**Exercise instructions:** Copy nothing but the lines below running from the line containing "Success stories (65, 1890)" through the line containing "Smashers S5 - Caveira Gigante (105, 1602)", both end lines included.

**Input material:**
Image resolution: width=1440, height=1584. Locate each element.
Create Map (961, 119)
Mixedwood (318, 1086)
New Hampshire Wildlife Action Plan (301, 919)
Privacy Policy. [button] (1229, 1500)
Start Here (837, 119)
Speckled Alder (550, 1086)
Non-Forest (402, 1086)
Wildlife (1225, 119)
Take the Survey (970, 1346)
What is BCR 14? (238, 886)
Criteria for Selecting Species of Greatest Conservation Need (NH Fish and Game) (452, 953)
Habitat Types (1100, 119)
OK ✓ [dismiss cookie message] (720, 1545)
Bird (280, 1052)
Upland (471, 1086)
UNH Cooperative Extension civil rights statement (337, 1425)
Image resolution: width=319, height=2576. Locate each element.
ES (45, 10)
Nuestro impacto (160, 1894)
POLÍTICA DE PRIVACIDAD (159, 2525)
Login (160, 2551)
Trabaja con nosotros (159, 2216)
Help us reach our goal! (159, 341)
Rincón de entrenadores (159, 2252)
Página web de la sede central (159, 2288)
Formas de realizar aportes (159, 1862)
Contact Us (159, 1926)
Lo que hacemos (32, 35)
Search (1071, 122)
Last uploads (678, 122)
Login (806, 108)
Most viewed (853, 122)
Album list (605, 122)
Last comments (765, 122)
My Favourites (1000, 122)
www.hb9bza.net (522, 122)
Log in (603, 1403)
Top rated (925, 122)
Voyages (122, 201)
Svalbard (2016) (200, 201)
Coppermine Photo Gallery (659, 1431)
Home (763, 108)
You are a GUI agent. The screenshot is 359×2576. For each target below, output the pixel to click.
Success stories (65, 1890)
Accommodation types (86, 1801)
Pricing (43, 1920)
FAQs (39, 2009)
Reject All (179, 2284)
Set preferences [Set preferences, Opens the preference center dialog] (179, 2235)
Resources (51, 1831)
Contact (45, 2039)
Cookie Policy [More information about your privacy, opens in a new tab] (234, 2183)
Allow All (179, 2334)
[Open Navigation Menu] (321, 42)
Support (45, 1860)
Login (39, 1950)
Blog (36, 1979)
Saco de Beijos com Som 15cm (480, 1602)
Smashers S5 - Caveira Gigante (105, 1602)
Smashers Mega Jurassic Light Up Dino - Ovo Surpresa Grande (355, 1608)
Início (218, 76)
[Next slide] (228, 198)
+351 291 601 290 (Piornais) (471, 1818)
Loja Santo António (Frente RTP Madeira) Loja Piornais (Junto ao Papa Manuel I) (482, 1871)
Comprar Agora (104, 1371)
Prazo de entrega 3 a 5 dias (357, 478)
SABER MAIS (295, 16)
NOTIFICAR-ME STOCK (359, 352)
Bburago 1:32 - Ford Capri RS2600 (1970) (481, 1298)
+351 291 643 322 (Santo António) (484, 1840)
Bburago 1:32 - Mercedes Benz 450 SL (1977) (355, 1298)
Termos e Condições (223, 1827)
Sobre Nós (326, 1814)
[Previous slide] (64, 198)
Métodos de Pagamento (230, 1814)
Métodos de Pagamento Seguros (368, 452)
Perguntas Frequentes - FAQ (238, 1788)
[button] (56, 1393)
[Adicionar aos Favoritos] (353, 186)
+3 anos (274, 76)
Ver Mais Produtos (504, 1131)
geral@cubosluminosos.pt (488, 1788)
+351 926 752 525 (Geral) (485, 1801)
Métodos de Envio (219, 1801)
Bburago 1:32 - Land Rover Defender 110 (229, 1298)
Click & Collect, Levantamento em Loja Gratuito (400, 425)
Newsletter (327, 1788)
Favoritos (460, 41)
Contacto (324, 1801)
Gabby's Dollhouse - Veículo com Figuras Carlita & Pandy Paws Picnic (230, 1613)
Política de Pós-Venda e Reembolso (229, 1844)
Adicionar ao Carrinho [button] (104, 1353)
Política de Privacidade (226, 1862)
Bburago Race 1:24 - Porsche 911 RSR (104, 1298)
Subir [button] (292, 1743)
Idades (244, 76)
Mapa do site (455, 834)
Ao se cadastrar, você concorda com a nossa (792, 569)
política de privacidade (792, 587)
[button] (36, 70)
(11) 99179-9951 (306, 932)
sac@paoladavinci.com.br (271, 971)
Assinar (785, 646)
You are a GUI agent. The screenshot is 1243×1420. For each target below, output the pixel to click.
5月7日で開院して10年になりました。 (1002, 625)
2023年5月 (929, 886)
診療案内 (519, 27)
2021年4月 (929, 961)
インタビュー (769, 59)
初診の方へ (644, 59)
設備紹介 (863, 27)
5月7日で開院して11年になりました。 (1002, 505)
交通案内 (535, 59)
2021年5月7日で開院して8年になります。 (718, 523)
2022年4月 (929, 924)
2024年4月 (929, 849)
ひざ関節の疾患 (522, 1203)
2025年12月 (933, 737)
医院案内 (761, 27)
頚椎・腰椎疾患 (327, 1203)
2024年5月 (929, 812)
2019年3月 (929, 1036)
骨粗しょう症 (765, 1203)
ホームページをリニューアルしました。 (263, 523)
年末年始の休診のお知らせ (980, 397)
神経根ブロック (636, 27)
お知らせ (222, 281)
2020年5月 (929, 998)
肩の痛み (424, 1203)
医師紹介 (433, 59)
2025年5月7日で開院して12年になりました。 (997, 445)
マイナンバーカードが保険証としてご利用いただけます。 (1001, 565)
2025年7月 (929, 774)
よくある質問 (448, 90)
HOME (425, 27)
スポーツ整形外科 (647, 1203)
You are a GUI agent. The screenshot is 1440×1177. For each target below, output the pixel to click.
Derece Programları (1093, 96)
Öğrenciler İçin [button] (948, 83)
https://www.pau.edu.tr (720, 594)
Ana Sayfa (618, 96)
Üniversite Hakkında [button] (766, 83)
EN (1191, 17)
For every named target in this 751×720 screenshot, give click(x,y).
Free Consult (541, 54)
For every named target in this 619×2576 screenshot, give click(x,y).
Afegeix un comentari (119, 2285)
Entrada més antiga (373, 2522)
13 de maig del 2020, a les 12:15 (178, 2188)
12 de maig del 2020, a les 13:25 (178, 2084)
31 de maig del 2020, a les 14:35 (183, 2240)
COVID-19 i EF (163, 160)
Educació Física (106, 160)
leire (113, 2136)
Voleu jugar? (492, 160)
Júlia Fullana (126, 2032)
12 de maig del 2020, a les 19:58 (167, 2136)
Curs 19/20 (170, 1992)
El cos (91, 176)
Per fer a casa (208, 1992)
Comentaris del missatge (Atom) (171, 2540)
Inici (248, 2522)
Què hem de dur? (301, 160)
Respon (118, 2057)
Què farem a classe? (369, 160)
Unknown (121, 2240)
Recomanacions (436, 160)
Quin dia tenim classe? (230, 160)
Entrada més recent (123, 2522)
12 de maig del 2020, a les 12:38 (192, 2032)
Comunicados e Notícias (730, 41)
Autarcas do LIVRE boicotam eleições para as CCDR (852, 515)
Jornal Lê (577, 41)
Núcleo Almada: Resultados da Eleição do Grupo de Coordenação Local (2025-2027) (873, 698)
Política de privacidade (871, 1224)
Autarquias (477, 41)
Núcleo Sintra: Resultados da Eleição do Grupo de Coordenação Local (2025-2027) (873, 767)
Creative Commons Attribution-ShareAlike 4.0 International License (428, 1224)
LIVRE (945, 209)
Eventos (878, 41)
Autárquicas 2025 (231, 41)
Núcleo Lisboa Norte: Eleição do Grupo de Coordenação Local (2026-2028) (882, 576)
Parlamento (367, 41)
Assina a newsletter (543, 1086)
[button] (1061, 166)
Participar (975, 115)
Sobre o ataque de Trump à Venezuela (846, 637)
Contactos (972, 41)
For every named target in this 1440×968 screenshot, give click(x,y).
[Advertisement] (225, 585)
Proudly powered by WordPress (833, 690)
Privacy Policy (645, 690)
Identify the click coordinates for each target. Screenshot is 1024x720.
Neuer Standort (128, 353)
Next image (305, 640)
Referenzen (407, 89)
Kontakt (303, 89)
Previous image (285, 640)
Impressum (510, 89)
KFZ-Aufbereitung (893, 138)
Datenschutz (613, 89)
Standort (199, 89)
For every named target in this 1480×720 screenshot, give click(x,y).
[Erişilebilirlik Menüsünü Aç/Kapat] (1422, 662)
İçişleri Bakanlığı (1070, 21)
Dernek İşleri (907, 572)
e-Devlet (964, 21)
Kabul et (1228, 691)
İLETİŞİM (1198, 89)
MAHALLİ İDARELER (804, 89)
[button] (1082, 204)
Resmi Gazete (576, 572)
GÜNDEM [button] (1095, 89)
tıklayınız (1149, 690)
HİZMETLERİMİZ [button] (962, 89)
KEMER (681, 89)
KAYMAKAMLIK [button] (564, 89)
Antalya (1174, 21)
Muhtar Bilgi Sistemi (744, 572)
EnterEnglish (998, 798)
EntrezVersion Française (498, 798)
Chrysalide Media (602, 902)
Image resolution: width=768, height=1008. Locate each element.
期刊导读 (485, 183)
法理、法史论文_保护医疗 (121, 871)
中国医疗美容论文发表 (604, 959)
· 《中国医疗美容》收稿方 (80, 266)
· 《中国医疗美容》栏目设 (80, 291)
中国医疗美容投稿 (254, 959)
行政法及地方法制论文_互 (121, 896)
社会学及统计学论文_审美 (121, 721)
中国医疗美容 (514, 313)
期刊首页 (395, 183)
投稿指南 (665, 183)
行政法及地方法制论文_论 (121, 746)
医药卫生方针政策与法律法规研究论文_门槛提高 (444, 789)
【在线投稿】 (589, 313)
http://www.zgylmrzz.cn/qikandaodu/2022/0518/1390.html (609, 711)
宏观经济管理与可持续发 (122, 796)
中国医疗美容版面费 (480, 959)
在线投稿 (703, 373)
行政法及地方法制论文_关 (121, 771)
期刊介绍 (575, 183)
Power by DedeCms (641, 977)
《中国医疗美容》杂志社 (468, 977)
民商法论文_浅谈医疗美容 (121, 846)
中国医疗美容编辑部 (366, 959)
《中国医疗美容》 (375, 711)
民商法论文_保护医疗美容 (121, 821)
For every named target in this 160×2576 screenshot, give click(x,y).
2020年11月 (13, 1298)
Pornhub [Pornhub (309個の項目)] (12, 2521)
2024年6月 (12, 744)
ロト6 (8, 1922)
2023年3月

**Response area:**
Success stories (65, 1890)
Accommodation types (86, 1801)
Pricing (43, 1920)
FAQs (39, 2009)
Reject All (179, 2284)
Set preferences [Set preferences, Opens the preference center dialog] (179, 2235)
Resources (51, 1831)
Contact (45, 2039)
Cookie Policy [More information about your privacy, opens in a new tab] (234, 2183)
Allow All (179, 2334)
[Open Navigation Menu] (321, 42)
Support (45, 1860)
Login (39, 1950)
Blog (36, 1979)
Saco de Beijos com Som 15cm (480, 1602)
Smashers S5 - Caveira Gigante (105, 1602)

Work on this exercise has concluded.